# EXERCISE REQUIREMENTS
From the entries, return every line where the string "dialog" shows up.

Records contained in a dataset
++++++++++++++++++++

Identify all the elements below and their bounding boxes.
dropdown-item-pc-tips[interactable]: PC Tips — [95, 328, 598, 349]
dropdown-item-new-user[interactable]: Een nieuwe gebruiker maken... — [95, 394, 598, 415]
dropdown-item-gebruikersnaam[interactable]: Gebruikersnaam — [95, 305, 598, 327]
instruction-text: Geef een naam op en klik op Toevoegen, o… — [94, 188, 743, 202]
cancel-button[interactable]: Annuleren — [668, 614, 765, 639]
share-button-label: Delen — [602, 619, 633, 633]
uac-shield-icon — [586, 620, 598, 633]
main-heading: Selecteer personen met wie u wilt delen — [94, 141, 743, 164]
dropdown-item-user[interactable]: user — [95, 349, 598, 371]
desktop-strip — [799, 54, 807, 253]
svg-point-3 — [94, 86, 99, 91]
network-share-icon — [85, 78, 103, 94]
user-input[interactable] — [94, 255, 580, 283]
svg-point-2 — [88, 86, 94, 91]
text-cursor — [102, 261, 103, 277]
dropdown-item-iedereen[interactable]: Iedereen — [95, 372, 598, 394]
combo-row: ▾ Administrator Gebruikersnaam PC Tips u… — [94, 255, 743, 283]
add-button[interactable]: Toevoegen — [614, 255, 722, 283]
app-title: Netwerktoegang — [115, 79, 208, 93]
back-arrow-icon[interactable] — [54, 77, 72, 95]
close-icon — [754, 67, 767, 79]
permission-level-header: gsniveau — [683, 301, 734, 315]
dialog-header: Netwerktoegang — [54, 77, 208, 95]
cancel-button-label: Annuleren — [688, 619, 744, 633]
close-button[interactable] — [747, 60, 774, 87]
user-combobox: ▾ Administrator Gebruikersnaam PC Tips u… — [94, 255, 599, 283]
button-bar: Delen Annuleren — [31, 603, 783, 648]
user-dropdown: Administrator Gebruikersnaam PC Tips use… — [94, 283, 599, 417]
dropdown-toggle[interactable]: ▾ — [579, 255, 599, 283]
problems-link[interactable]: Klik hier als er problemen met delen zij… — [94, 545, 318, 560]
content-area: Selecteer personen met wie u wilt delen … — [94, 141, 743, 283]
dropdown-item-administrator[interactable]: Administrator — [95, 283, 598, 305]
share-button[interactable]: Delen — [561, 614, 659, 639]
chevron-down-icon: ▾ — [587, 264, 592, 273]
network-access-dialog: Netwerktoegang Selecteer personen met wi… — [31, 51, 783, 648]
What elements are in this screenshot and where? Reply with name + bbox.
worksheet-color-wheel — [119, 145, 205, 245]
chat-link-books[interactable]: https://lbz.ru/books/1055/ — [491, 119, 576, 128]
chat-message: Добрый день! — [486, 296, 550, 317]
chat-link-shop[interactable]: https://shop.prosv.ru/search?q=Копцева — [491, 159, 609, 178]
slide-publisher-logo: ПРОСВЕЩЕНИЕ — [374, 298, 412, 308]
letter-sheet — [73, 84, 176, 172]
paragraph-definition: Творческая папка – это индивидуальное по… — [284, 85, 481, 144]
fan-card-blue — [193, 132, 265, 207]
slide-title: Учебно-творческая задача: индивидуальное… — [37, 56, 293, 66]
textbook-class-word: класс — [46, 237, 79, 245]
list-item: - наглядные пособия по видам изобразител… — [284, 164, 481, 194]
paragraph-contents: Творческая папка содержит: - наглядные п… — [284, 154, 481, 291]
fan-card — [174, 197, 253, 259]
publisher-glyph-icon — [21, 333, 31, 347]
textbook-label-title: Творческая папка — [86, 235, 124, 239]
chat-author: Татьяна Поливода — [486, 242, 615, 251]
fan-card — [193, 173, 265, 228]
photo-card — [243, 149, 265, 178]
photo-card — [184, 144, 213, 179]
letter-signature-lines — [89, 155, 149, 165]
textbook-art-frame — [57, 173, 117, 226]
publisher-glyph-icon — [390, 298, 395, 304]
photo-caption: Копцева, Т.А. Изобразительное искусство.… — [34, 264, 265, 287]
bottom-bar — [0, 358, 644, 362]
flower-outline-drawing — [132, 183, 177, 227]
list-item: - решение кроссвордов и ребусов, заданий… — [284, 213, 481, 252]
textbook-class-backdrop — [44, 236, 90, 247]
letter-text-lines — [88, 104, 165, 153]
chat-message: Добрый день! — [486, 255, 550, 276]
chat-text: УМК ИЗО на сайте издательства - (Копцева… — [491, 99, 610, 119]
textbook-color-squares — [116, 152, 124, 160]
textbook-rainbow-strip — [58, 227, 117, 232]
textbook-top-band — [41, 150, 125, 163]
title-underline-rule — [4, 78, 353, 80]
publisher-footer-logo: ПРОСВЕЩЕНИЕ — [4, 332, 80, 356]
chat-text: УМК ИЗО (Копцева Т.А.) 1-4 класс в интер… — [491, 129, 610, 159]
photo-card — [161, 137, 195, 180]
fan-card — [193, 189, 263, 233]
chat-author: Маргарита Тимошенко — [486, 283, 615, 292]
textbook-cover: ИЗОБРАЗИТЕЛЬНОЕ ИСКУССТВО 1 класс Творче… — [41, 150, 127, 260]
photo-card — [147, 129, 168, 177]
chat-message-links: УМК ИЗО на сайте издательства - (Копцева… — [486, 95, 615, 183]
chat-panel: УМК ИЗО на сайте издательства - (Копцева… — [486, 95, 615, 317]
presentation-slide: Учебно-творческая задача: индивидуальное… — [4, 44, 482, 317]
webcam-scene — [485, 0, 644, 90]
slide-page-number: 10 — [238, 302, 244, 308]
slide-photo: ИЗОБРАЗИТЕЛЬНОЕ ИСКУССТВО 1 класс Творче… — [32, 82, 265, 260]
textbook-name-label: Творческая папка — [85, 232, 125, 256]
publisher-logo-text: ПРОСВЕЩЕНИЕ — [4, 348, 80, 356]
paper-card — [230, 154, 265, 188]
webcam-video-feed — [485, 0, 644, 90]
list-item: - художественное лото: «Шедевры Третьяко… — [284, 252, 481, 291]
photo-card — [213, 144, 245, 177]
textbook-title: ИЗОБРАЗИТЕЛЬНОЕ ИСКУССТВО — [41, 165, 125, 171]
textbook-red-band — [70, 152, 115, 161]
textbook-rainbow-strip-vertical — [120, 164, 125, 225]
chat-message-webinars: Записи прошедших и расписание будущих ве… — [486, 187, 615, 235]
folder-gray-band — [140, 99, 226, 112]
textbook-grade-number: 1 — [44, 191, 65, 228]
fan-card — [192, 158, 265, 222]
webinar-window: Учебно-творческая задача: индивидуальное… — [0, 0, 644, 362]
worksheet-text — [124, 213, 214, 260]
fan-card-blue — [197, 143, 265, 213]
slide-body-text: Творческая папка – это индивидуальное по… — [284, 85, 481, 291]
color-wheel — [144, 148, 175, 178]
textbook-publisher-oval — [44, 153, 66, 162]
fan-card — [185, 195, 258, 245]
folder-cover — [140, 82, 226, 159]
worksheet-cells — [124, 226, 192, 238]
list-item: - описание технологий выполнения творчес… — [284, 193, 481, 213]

++++++++++++++++++++

# TASK RESULT
dialog-header: Netwerktoegang — [54, 77, 208, 95]
network-access-dialog: Netwerktoegang Selecteer personen met wi… — [31, 51, 783, 648]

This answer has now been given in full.